The one word was enough. Cal was a brewing apocalypse, fists up, face contorted in cold fury. “Are you hurt?” He was scanning the space behind her.
“No.” Her dress wasn’t even torn. She snapped her fingers in his face and gave him the walk away signal. “I handled it. You’ll make it worse.”
“It can’t be worse.” His jaw was so tight, he barely got those words out.
Yes, it could. These people could have her charged, sue her, screw up her entire life. “I hit him. I made him bleed. How much trouble am I in now?”
He moved in closer. He didn’t try to touch her, except with a look heavy with regret, remorse and other desolate emotions she couldn’t process. “You’re not in any trouble.”
That couldn’t be true. “I assaulted our host.” She wrapped her arms around her waist, literally holding herself together,
and she didn’t need body language lessons to know that.

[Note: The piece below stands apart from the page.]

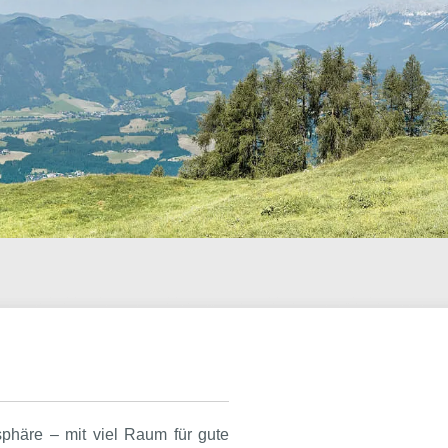
phäre – mit viel Raum für gute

“Alex is not going to remember what happened. If he does, it will morph into a legendary exploit where a woman flipped out over a little show of affection.”

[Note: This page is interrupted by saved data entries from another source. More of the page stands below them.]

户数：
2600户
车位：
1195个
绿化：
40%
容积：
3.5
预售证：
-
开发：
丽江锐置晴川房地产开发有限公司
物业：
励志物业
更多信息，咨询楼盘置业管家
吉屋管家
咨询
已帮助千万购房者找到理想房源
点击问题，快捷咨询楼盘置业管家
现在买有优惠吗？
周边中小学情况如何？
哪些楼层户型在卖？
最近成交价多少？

“I don’t think so.” A man drinks, he didn’t mean it; a woman drinks, she was vulnerable and should know better and every woman knew that was the double standard. And no man forgot being humiliated.
“A tussle with a woman is nothing for that prick. Won’t stop him doing it again to someone else tonight. I will take him apart and fucking bury him in a way he’ll never see coming.”
There was something almost medieval about the way Cal spat that out. It made her shiver. “I should leave.”
“I’ll take you home now.” He held his hand out.
She didn’t take it. If she left now, Alex won. He’d expect her to run. She’d never get Paris’s money. The Prosper Dog Food empire could help thousands of women feed their families, send their children to school, live safer, healthier lives.
“You never told me you were with Paris.”
Cal dropped his outstretched arm. “I’ve never been with Paris.”
“I don’t believe you.”
“Because she said so?” He rubbed his forehead. “I told you she was ruthless. I tried to warn you she was up to no good. All the visual clues where there.”
“You let her touch you.” God, she was raving.
He stepped closer. “You know when you were a kid if you didn’t want your sister to keep hassling you, you found the strength not to show she annoyed you because if you reacted, you gave her ammunition, and she’d keep doing whatever it was that was driving you mad. That’s Paris. The best way to handle her is give her nothing to feed off.”
Why did that sound incredibly sensible? He’d had his hands in his pockets when Paris was all over him. He hadn’t given permission either. She was burning and freezing; what was cold was savagery and what was hot was jealousy. “I thought—” If this was what being Cal’s fake girlfriend made her feel, she’d never survive a relationship with him.
“I’m sorry I didn’t make it clearer.”
Home was without Scungy and without Cal, without the retribution of burying Alex her own way. “I don’t know if I want to leave.”